» **PROBLEM STATEMENT**:
Restate, exactly as written, the entries below from the line that holds "maduro Y y alguien" through the line that holds "министерства обороны России сообщил о решении". Pictures are not part of the copy.

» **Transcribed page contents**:

----

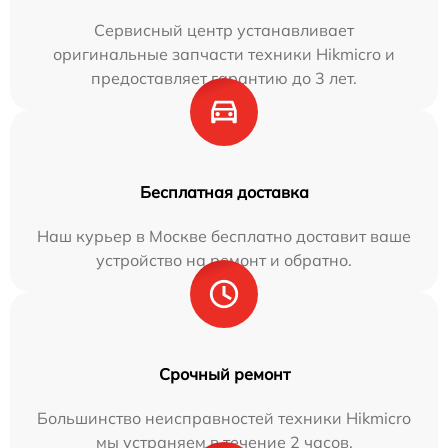
Сервисный центр устанавливает
оригинальные запчасти техники Hikmicro и
предоставляет гарантию до 3 лет.
Бесплатная доставка
Наш курьер в Москве бесплатно доставит ваше
устройство на ремонт и обратно.
Срочный ремонт
Большинство неисправностей техники Hikmicro
мы устраняем в течение 2 часов.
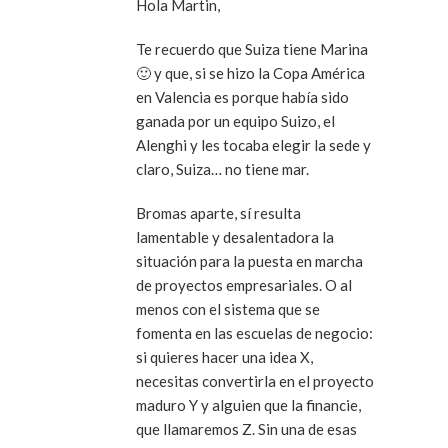
Hola Martin,
Te recuerdo que Suiza tiene Marina
🙂 y que, si se hizo la Copa América
en Valencia es porque había sido
ganada por un equipo Suizo, el
Alenghi y les tocaba elegir la sede y
claro, Suiza… no tiene mar.
Bromas aparte, sí resulta
lamentable y desalentadora la
situación para la puesta en marcha
de proyectos empresariales. O al
menos con el sistema que se
fomenta en las escuelas de negocio:
si quieres hacer una idea X,
necesitas convertirla en el proyecto
maduro Y y alguien que la financie,
que llamaremos Z. Sin una de esas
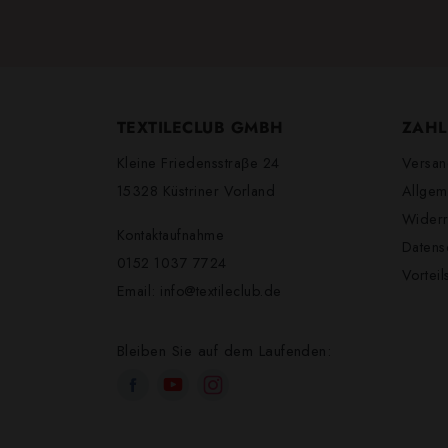
TEXTILECLUB GMBH
ZAHL
Kleine Friedensstraβe 24
Versan
15328 Küstriner Vorland
Allgem
Widerr
Kontaktaufnahme
Datens
0152 1037 7724
Vortei
Email:
info@textileclub.de
Bleiben Sie auf dem Laufenden:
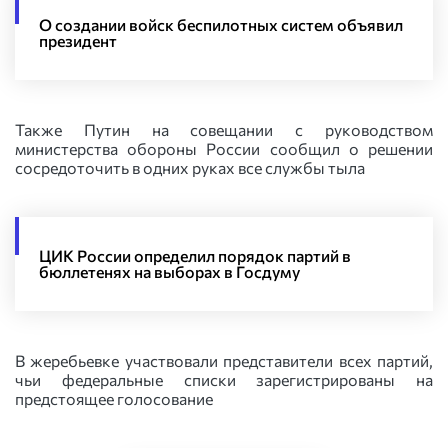
О создании войск беспилотных систем объявил
президент
Также Путин на совещании с руководством
министерства обороны России сообщил о решении
сосредоточить в одних руках все службы тыла
ЦИК России определил порядок партий в
бюллетенях на выборах в Госдуму
В жеребьевке участвовали представители всех партий,
чьи федеральные списки зарегистрированы на
предстоящее голосование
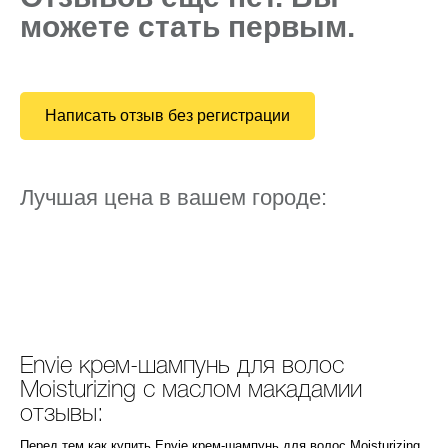
можете стать первым.
Написать отзыв без регистрации
Лучшая цена в вашем городе:
Envie крем-шампунь для волос
Moisturizing с маслом макадамии
отзывы:
Перед тем как купить Envie крем-шампунь для волос Moisturizing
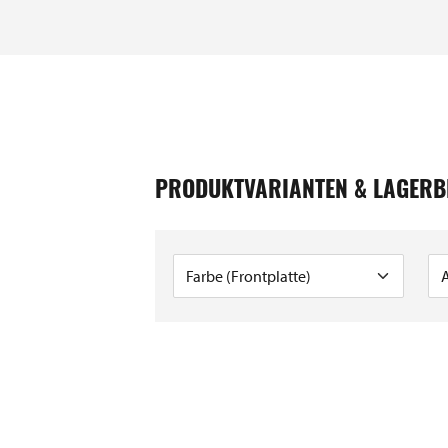
2231
PRODUKTVARIANTEN & LAGERB
2156
2088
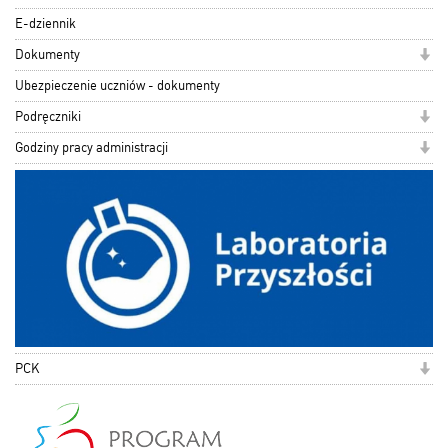
E-dziennik
Dokumenty
Ubezpieczenie uczniów - dokumenty
Podręczniki
Godziny pracy administracji
PCK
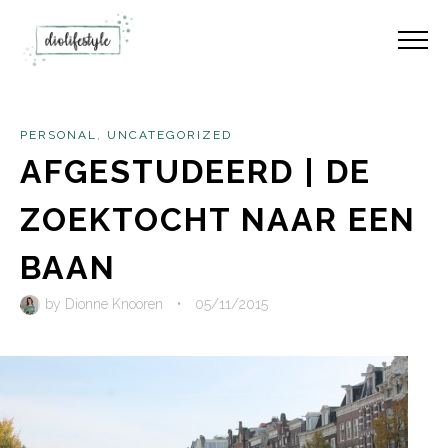
PERSONAL
,
UNCATEGORIZED
AFGESTUDEERD | DE
ZOEKTOCHT NAAR EEN
BAAN
by
Dionne Knooren
•
05/11/2015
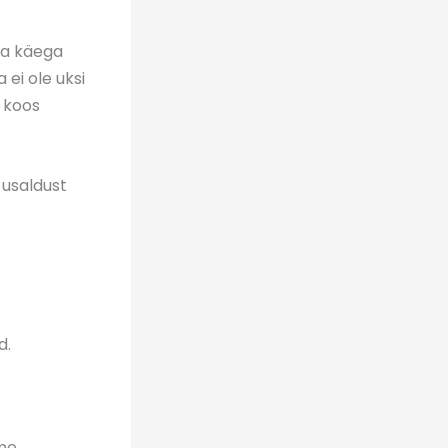
ema käega
 ei ole uksi
a koos
 usaldust
ed.
ame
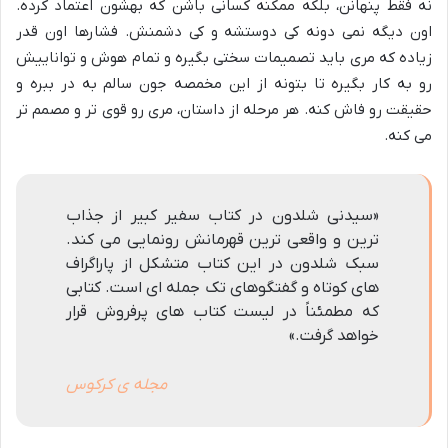
نه فقط پنهانن، بلکه ممکنه کسانی باشن که بهشون اعتماد کرده.
اون دیگه نمی دونه کی دوستشه و کی دشمنش. فشارها اون قدر
زیاده که مری باید تصمیمات سختی بگیره و تمام هوش و تواناییش
رو به کار بگیره تا بتونه از این مخمصه جون سالم به در ببره و
حقیقت رو فاش کنه. هر مرحله از داستان، مری رو قوی تر و مصمم تر
می کنه.
«سیدنی شلدون در کتاب سفیر کبیر از جذاب
ترین و واقعی ترین قهرمانش رونمایی می کند.
سبک شلدون در این کتاب متشکل از پاراگراف
های کوتاه و گفتگوهای تک جمله ای است. کتابی
که مطمئناً در لیست کتاب های پرفروش قرار
خواهد گرفت.»
مجله ی کرکوس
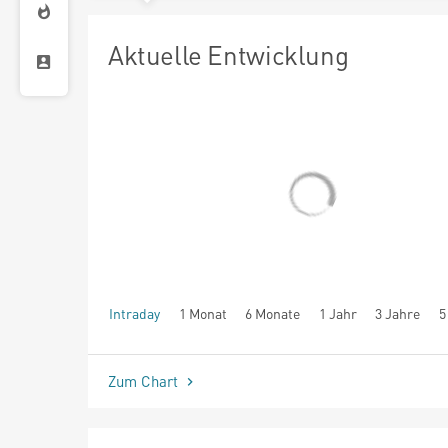
Aktuelle Entwicklung
Intraday
1 Monat
6 Monate
1 Jahr
3 Jahre
5
seit Beginn
Zum Chart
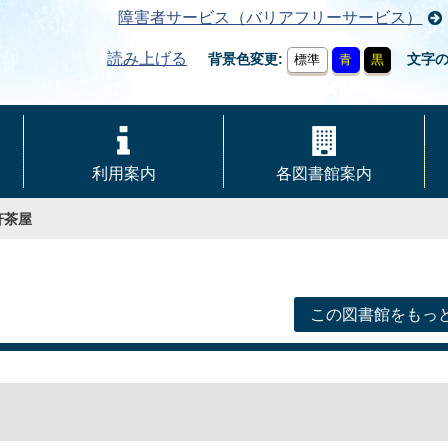
障害者サービス（バリアフリーサービス）
読み上げる
背景色変更
文字
標準
青
黒
利用案内
各図書館案内
軒茶屋
この図書館をもっ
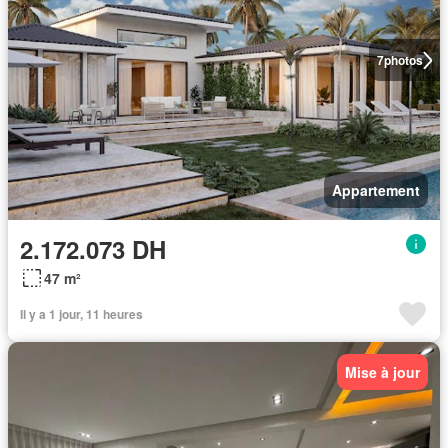
7
photos
Appartement
2.172.073 DH
47 m²
Il y a 1 jour, 11 heures
Mise à jour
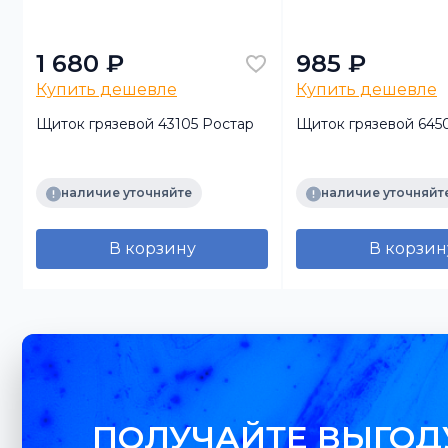
1 680 ₽
985 ₽
Купить дешевле
Купить дешевле
Щиток грязевой 43105 Ростар
Щиток грязевой 645
наличие уточняйте
наличие уточняйт
В корзину
В корзин
ПОЛУЧАЙТЕ ВЫГОД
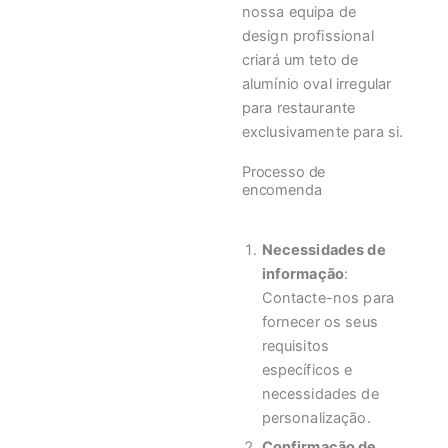
nossa equipa de
design profissional
criará um teto de
alumínio oval irregular
para restaurante
exclusivamente para si.
Processo de
encomenda
Necessidades de
informação
:
Contacte-nos para
fornecer os seus
requisitos
específicos e
necessidades de
personalização.
Confirmação de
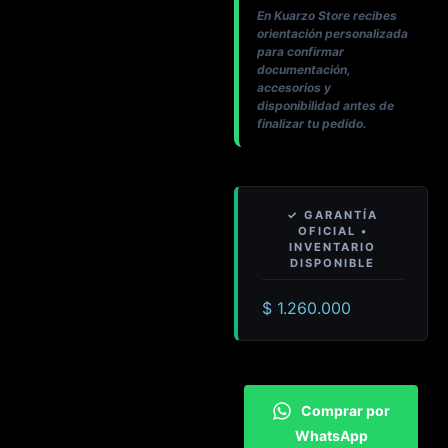
En Kuarzo Store recibes
orientación personalizada
para confirmar
documentación,
accesorios y
disponibilidad antes de
finalizar tu pedido.
$
1.260.000
Comprar por
WhatsApp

----

» **REPLY**:
maduro Y y alguien que la financie,
que llamaremos Z. Sin una de esas
TEXTILECLUB GMBH
ZAHL
Kleine Friedensstraβe 24
Versan
15328 Küstriner Vorland
Allgem
Widerr
Kontaktaufnahme
Datens
0152 1037 7724
Vortei
Email:
info@textileclub.de
Bleiben Sie auf dem Laufenden:
О создании войск беспилотных систем объявил
президент
Также Путин на совещании с руководством
министерства обороны России сообщил о решении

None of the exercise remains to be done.